Lahirnya tasawuf didorong oleh beberapa faktor: (1) reaksi atas
kecenderungan hidup hedonis yang mengumbar syahwat, (2) perkembangan teologi
yang cenderung mengedepankan rasio dan kering dari aspek moral-spiritual, (3)
katalisator yang sejuk dari realitas umat yang secara politis maupun teologis
didominasi oleh nalar kekerasan. Karena itu sebagian ulama memilih menarik diri
dari pergulatan kepentingan yang mengatasnamakan agama dengan praktek-praktek
yang berlumuran darah.
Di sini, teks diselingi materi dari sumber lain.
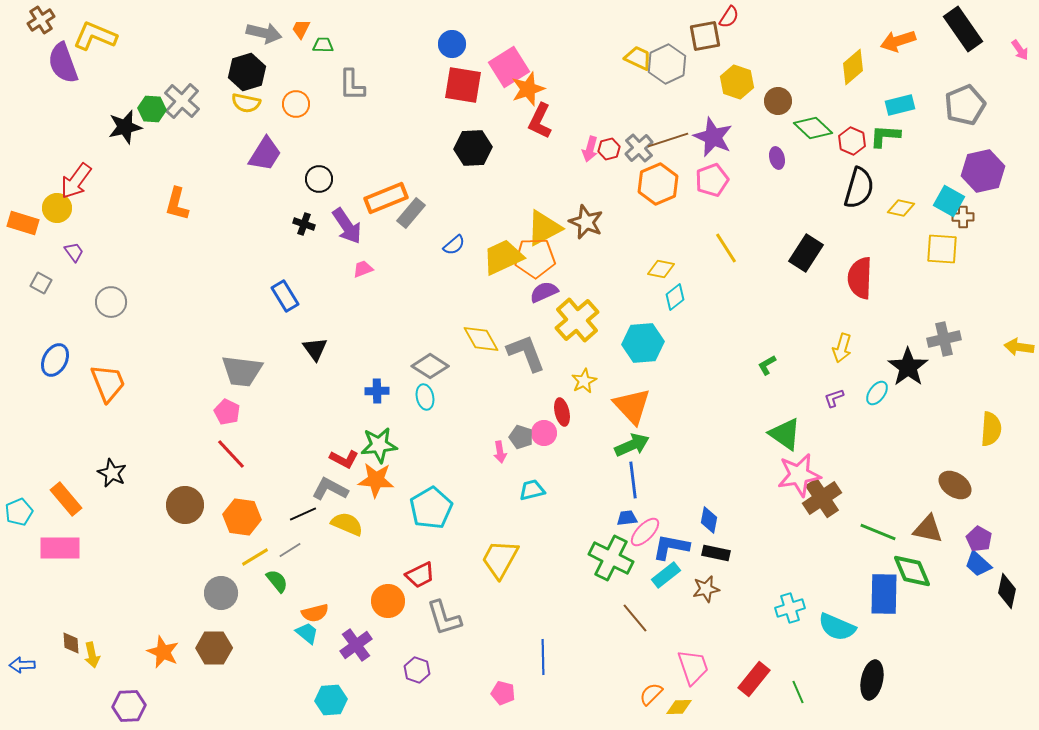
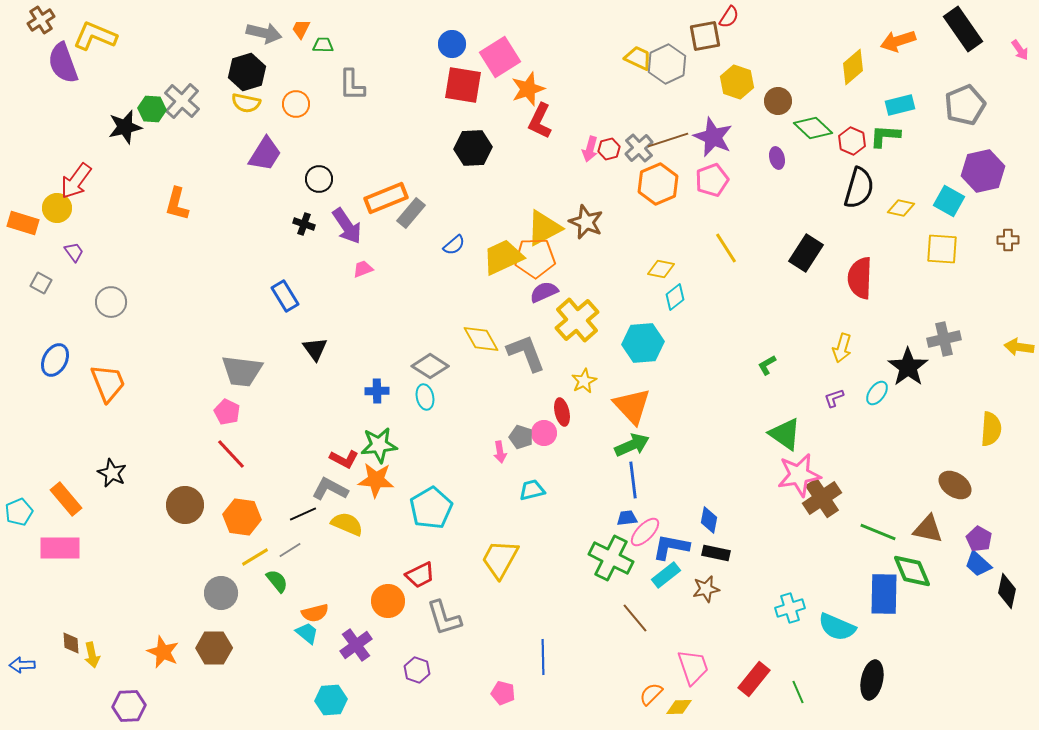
pink square at (509, 67): moved 9 px left, 10 px up
brown cross at (963, 217): moved 45 px right, 23 px down
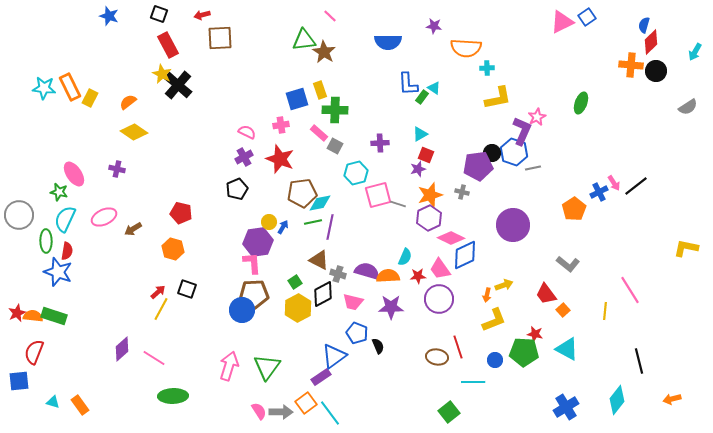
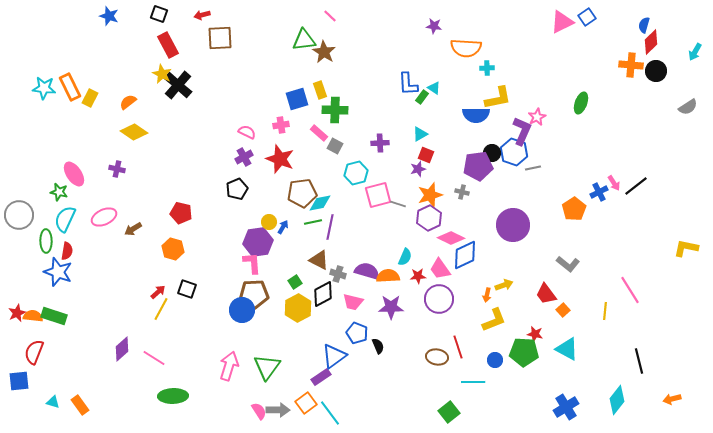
blue semicircle at (388, 42): moved 88 px right, 73 px down
gray arrow at (281, 412): moved 3 px left, 2 px up
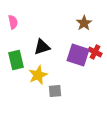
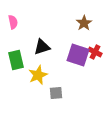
gray square: moved 1 px right, 2 px down
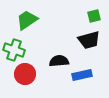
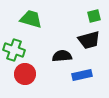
green trapezoid: moved 4 px right, 1 px up; rotated 50 degrees clockwise
black semicircle: moved 3 px right, 5 px up
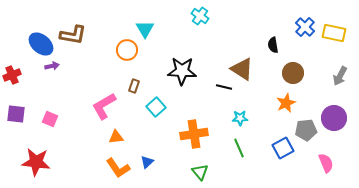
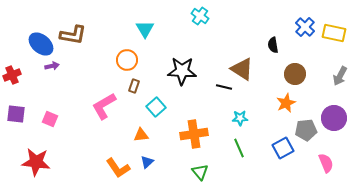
orange circle: moved 10 px down
brown circle: moved 2 px right, 1 px down
orange triangle: moved 25 px right, 2 px up
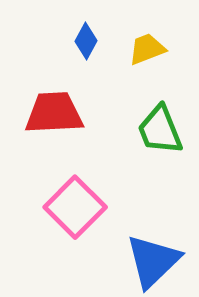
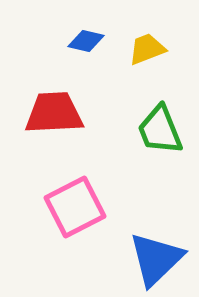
blue diamond: rotated 75 degrees clockwise
pink square: rotated 18 degrees clockwise
blue triangle: moved 3 px right, 2 px up
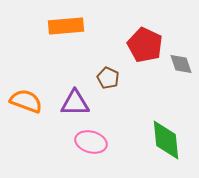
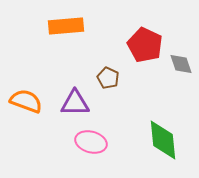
green diamond: moved 3 px left
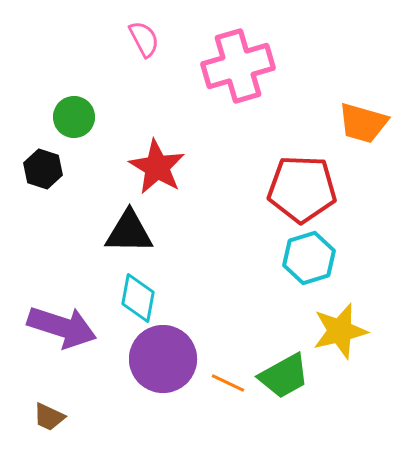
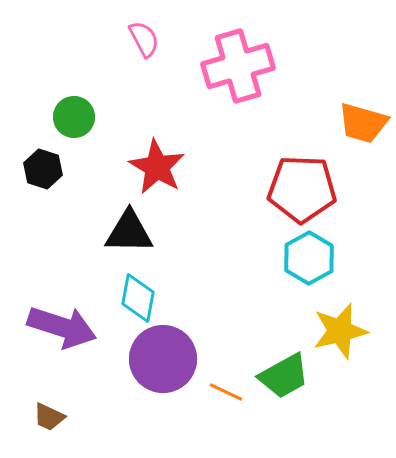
cyan hexagon: rotated 12 degrees counterclockwise
orange line: moved 2 px left, 9 px down
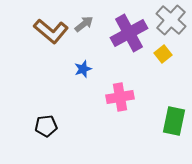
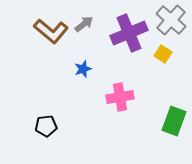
purple cross: rotated 6 degrees clockwise
yellow square: rotated 18 degrees counterclockwise
green rectangle: rotated 8 degrees clockwise
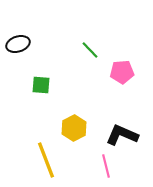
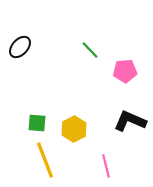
black ellipse: moved 2 px right, 3 px down; rotated 30 degrees counterclockwise
pink pentagon: moved 3 px right, 1 px up
green square: moved 4 px left, 38 px down
yellow hexagon: moved 1 px down
black L-shape: moved 8 px right, 14 px up
yellow line: moved 1 px left
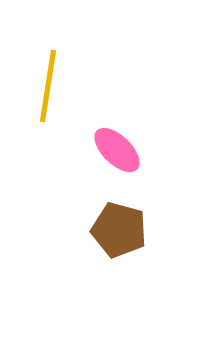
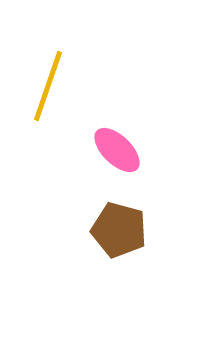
yellow line: rotated 10 degrees clockwise
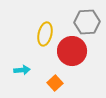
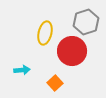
gray hexagon: moved 1 px left; rotated 15 degrees counterclockwise
yellow ellipse: moved 1 px up
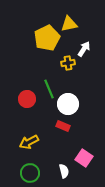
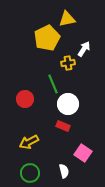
yellow triangle: moved 2 px left, 5 px up
green line: moved 4 px right, 5 px up
red circle: moved 2 px left
pink square: moved 1 px left, 5 px up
Menurut Hamka, kehidupan sufistik sebenarnya lahir
bersama dengan lahirnya Islam itu sendiri. Sebab, ia tumbuh dan berkembang dari
pribadi Nabi saw. Tasawuf Islam sebagaimana terlihat melalui praktek kehidupan
Nabi dan para sahabatnya itu sebenarnya sangatlah dinamis. Hanya saja sebagian
ulama belakangan justru membawa praktek kehidupan sufistik ini menjauh dari
kehidupan dunia dan masyarakat.
Tasawuf kemudian tak jarang dijadikan sebagai pelarian dari tanggung
jawab sosial dengan alasan tidak ingin terlibat dalam fitnah yang terjadi di
tengah-tengah umat. Sebagaimana halnya fikih dan kalam, tasawuf memang sering
dipandang sebagai fenomena baru yang muncul setelah masa kenabian. Tetapi
tasawuf dapat berfungsi memberi wawasan dan kesadaran spiritual atau dimensi
ruhaniah dalam pemahaman dan pembahasan ilmu-ilmu keislaman. Seperti diungkap
R.A. Nicholson, bahwa tanpa memahami gagasan dan bentuk-bentuk mistisisme yang
dikembangkan dalam Islam, maka hal tersebut serupa dengan mereduksi keindahan
Islam dan hanya menjadi kerangka formalitasnya saja. Dimensi mistis dalam tiap
tradisi keagamaan cenderung mendeskripsikan langkah-langkah menuju Tuhan dengan
imaji jalan (the path). Misalnya, di Kristen dikenal 3 (tiga) jalan: the via
purgativa, the via contemplativa, dan the via illuminativa. Hal serupa ada pula
dalam Islam, dengan mempergunakan istilah shari’a, tariqa, dan haqiqa. Praktik
kesufian sebagaimana dipahami secara umum dewasa ini memang menuntut disiplin
laku-laku atau amalan-amalan yang merupakan proses bagi para salik menemukan
kesucian jiwanya. Salik adalah istilah yang diberikan kepada para pencari
Tuhan, yaitu orang-orang yang berusaha mengadakan pendekatan (taqarrub) untuk
mengenal Allah dengan sebenar-benarnya.
C. PENGERTIAN
MAQOM DAN AKHWAL
“Maqamat dan Ahwal” adalah dua kata kunci yang menjadi icon untuk dapat
mengakses lebih khusus ke dalam inti dari sufisme, yang pertama berupa
tahapan-tahapan yang mesti dilalui oleh calon sufi untuk mencapai tujuan
tertinggi, berada sedekat-dekatnya dengan Tuhan, dan yang kedua merupakan
pengalaman mental sufi ketika menjelajah maqamat. Dua kata ‘maqamat
dan ahwal’ dapat diibaratkan sebagai dua sisi mata uang yang selalu
berpasangan. Namun urutannya tidak selalu sama antara sufi satu dengan yang
lainnya. Maqamat adalah bentuk jamak dari kata maqam, yang secara
terminologi berarti tingkatan, posisi, stasiun, lokasi. Secara terminologi Maqamat
bermakna kedudukan spiritual atau Maqamat adalah stasiun-stasiun yang
harus dilewati oleh para pejalan spiritual (salik) sebelum bisa mencapai ujung
perjalanan. Istilah Maqamat sebenarnya dipahami berbeda oeh para sufi.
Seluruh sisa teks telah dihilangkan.